*WHAT IS REQUIRED:*
The whole listing that follows, pictures excepted, should be printed again exactly as given.

_ _ _ _ _

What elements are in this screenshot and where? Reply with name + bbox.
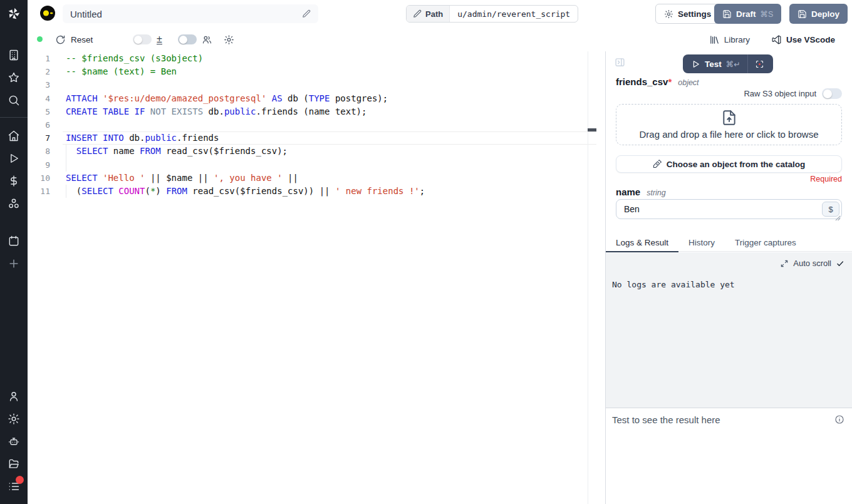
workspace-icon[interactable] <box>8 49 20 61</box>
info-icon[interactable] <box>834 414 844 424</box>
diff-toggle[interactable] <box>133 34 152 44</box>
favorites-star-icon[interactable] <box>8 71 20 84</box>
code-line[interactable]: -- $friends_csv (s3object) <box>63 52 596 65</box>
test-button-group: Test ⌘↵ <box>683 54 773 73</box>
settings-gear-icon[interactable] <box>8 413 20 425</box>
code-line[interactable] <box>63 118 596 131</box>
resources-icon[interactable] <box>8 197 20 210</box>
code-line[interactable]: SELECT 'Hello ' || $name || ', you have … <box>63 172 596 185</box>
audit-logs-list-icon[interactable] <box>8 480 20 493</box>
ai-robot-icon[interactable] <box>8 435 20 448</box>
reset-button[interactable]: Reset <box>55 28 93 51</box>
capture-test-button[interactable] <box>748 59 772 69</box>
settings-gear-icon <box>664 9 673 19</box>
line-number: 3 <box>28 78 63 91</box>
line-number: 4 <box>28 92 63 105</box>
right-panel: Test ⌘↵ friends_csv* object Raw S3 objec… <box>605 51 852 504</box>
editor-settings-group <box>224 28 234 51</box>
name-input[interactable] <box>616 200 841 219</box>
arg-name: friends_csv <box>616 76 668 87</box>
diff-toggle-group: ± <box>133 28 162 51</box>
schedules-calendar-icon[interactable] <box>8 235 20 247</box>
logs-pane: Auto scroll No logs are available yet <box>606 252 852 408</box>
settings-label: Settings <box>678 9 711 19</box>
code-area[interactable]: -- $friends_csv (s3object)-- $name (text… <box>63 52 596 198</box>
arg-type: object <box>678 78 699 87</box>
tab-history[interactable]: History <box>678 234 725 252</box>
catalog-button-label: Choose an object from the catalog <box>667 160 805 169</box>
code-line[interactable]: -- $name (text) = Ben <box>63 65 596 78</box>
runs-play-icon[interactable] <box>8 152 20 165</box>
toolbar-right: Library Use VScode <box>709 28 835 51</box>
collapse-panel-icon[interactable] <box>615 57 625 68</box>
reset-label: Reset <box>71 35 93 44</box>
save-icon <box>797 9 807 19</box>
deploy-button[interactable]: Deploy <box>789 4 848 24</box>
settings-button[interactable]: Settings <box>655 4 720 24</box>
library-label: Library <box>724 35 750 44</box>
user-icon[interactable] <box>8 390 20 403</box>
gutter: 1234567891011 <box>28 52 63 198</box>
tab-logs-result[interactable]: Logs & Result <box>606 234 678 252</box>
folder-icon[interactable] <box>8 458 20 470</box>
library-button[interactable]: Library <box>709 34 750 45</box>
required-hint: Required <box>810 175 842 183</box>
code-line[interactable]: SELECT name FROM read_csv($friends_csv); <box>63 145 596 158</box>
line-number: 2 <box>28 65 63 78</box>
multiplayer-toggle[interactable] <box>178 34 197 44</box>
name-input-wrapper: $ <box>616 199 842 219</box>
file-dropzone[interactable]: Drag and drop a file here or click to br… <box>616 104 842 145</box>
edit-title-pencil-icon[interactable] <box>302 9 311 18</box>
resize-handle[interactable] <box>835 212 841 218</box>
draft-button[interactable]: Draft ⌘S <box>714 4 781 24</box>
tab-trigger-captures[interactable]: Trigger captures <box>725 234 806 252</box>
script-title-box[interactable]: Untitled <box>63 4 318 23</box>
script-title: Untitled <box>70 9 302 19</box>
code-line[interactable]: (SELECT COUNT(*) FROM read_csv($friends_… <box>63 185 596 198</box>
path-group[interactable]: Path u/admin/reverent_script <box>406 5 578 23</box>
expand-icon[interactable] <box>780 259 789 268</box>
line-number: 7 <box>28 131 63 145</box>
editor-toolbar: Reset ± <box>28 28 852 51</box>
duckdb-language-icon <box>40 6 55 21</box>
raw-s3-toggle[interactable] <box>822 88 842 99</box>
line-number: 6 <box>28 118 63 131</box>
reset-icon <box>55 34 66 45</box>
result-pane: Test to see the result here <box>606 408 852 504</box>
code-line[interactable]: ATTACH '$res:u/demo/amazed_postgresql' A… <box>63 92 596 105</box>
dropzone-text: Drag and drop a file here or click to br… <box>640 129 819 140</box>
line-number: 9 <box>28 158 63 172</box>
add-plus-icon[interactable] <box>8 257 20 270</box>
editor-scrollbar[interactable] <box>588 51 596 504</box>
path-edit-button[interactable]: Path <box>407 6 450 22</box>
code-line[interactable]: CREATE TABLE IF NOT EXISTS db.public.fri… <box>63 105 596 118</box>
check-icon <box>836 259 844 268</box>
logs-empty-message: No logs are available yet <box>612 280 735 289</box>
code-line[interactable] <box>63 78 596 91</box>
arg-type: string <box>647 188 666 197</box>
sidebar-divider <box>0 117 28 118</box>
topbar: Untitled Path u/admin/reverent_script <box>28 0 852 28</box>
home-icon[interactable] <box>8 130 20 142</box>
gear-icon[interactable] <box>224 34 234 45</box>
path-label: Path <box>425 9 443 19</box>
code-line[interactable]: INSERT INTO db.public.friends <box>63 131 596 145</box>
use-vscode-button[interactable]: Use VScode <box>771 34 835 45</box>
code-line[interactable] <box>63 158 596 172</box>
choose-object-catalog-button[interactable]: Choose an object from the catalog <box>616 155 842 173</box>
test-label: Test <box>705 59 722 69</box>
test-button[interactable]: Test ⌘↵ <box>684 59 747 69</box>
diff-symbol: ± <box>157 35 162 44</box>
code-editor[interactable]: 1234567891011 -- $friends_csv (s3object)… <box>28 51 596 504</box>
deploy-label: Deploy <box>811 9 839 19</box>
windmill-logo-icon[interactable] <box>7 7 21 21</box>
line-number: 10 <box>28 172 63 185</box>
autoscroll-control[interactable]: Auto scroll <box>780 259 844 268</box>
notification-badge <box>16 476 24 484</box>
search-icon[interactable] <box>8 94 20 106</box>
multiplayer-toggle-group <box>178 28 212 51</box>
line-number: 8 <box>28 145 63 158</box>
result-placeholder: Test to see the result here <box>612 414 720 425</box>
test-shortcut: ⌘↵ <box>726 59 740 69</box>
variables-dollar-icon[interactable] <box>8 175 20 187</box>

_ _ _ _ _

*RESPONSE FOR THIS EXERCISE:*
What elements are in this screenshot and where? Reply with name + bbox.
workspace-icon[interactable] <box>8 49 20 61</box>
info-icon[interactable] <box>834 414 844 424</box>
diff-toggle[interactable] <box>133 34 152 44</box>
favorites-star-icon[interactable] <box>8 71 20 84</box>
code-line[interactable]: -- $friends_csv (s3object) <box>63 52 596 65</box>
test-button-group: Test ⌘↵ <box>683 54 773 73</box>
settings-gear-icon[interactable] <box>8 413 20 425</box>
code-line[interactable] <box>63 118 596 131</box>
resources-icon[interactable] <box>8 197 20 210</box>
code-line[interactable]: SELECT 'Hello ' || $name || ', you have … <box>63 172 596 185</box>
audit-logs-list-icon[interactable] <box>8 480 20 493</box>
ai-robot-icon[interactable] <box>8 435 20 448</box>
reset-button[interactable]: Reset <box>55 28 93 51</box>
capture-test-button[interactable] <box>748 59 772 69</box>
settings-gear-icon <box>664 9 673 19</box>
line-number: 3 <box>28 78 63 91</box>
line-number: 4 <box>28 92 63 105</box>
right-panel: Test ⌘↵ friends_csv* object Raw S3 objec… <box>605 51 852 504</box>
editor-settings-group <box>224 28 234 51</box>
name-input[interactable] <box>616 200 841 219</box>
arg-name: friends_csv <box>616 76 668 87</box>
diff-toggle-group: ± <box>133 28 162 51</box>
schedules-calendar-icon[interactable] <box>8 235 20 247</box>
logs-pane: Auto scroll No logs are available yet <box>606 252 852 408</box>
settings-label: Settings <box>678 9 711 19</box>
code-area[interactable]: -- $friends_csv (s3object)-- $name (text… <box>63 52 596 198</box>
arg-type: object <box>678 78 699 87</box>
tab-history[interactable]: History <box>678 234 725 252</box>
catalog-button-label: Choose an object from the catalog <box>667 160 805 169</box>
code-line[interactable]: -- $name (text) = Ben <box>63 65 596 78</box>
runs-play-icon[interactable] <box>8 152 20 165</box>
toolbar-right: Library Use VScode <box>709 28 835 51</box>
collapse-panel-icon[interactable] <box>615 57 625 68</box>
reset-label: Reset <box>71 35 93 44</box>
save-icon <box>797 9 807 19</box>
deploy-button[interactable]: Deploy <box>789 4 848 24</box>
settings-button[interactable]: Settings <box>655 4 720 24</box>
library-label: Library <box>724 35 750 44</box>
user-icon[interactable] <box>8 390 20 403</box>
gutter: 1234567891011 <box>28 52 63 198</box>
tab-logs-result[interactable]: Logs & Result <box>606 234 678 252</box>
folder-icon[interactable] <box>8 458 20 470</box>
library-button[interactable]: Library <box>709 34 750 45</box>
required-hint: Required <box>810 175 842 183</box>
code-line[interactable]: SELECT name FROM read_csv($friends_csv); <box>63 145 596 158</box>
line-number: 2 <box>28 65 63 78</box>
multiplayer-toggle[interactable] <box>178 34 197 44</box>
name-input-wrapper: $ <box>616 199 842 219</box>
file-dropzone[interactable]: Drag and drop a file here or click to br… <box>616 104 842 145</box>
edit-title-pencil-icon[interactable] <box>302 9 311 18</box>
resize-handle[interactable] <box>835 212 841 218</box>
draft-button[interactable]: Draft ⌘S <box>714 4 781 24</box>
tab-trigger-captures[interactable]: Trigger captures <box>725 234 806 252</box>
script-title-box[interactable]: Untitled <box>63 4 318 23</box>
script-title: Untitled <box>70 9 302 19</box>
code-line[interactable]: (SELECT COUNT(*) FROM read_csv($friends_… <box>63 185 596 198</box>
path-group[interactable]: Path u/admin/reverent_script <box>406 5 578 23</box>
expand-icon[interactable] <box>780 259 789 268</box>
line-number: 7 <box>28 131 63 145</box>
editor-toolbar: Reset ± <box>28 28 852 51</box>
duckdb-language-icon <box>40 6 55 21</box>
raw-s3-toggle[interactable] <box>822 88 842 99</box>
line-number: 6 <box>28 118 63 131</box>
reset-icon <box>55 34 66 45</box>
result-pane: Test to see the result here <box>606 408 852 504</box>
code-line[interactable]: ATTACH '$res:u/demo/amazed_postgresql' A… <box>63 92 596 105</box>
dropzone-text: Drag and drop a file here or click to br… <box>640 129 819 140</box>
line-number: 9 <box>28 158 63 172</box>
add-plus-icon[interactable] <box>8 257 20 270</box>
editor-scrollbar[interactable] <box>588 51 596 504</box>
path-edit-button[interactable]: Path <box>407 6 450 22</box>
code-line[interactable]: CREATE TABLE IF NOT EXISTS db.public.fri… <box>63 105 596 118</box>
check-icon <box>836 259 844 268</box>
logs-empty-message: No logs are available yet <box>612 280 735 289</box>
code-line[interactable] <box>63 78 596 91</box>
arg-type: string <box>647 188 666 197</box>
sidebar-divider <box>0 117 28 118</box>
topbar: Untitled Path u/admin/reverent_script <box>28 0 852 28</box>
home-icon[interactable] <box>8 130 20 142</box>
gear-icon[interactable] <box>224 34 234 45</box>
path-label: Path <box>425 9 443 19</box>
code-line[interactable]: INSERT INTO db.public.friends <box>63 131 596 145</box>
use-vscode-button[interactable]: Use VScode <box>771 34 835 45</box>
code-line[interactable] <box>63 158 596 172</box>
choose-object-catalog-button[interactable]: Choose an object from the catalog <box>616 155 842 173</box>
test-label: Test <box>705 59 722 69</box>
test-button[interactable]: Test ⌘↵ <box>684 59 747 69</box>
diff-symbol: ± <box>157 35 162 44</box>
code-editor[interactable]: 1234567891011 -- $friends_csv (s3object)… <box>28 51 596 504</box>
deploy-label: Deploy <box>811 9 839 19</box>
windmill-logo-icon[interactable] <box>7 7 21 21</box>
line-number: 10 <box>28 172 63 185</box>
autoscroll-control[interactable]: Auto scroll <box>780 259 844 268</box>
notification-badge <box>16 476 24 484</box>
search-icon[interactable] <box>8 94 20 106</box>
multiplayer-toggle-group <box>178 28 212 51</box>
line-number: 8 <box>28 145 63 158</box>
result-placeholder: Test to see the result here <box>612 414 720 425</box>
test-shortcut: ⌘↵ <box>726 59 740 69</box>
variables-dollar-icon[interactable] <box>8 175 20 187</box>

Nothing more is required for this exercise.